- Opening Delimiter -

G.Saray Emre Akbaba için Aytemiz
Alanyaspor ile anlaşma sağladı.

- Closing Delimiter -
- Opening Delimiter -

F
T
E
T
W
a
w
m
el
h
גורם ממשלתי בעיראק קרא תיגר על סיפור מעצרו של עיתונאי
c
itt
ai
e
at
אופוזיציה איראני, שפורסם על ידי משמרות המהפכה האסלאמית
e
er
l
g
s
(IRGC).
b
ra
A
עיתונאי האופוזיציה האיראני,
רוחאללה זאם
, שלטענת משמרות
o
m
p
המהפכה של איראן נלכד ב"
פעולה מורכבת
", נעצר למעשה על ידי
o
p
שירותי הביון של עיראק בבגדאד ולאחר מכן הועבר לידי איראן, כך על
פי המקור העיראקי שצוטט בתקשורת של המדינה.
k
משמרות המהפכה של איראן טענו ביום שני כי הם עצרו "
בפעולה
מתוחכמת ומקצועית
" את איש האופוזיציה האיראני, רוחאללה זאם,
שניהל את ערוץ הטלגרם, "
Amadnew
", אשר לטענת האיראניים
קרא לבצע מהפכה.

- Closing Delimiter -

- [WORK ITEM]
From the listing, copy each line containing the word "עיתונאי".

- [OUTPUT FOR THIS TASK]
גורם ממשלתי בעיראק קרא תיגר על סיפור מעצרו של עיתונאי
עיתונאי האופוזיציה האיראני,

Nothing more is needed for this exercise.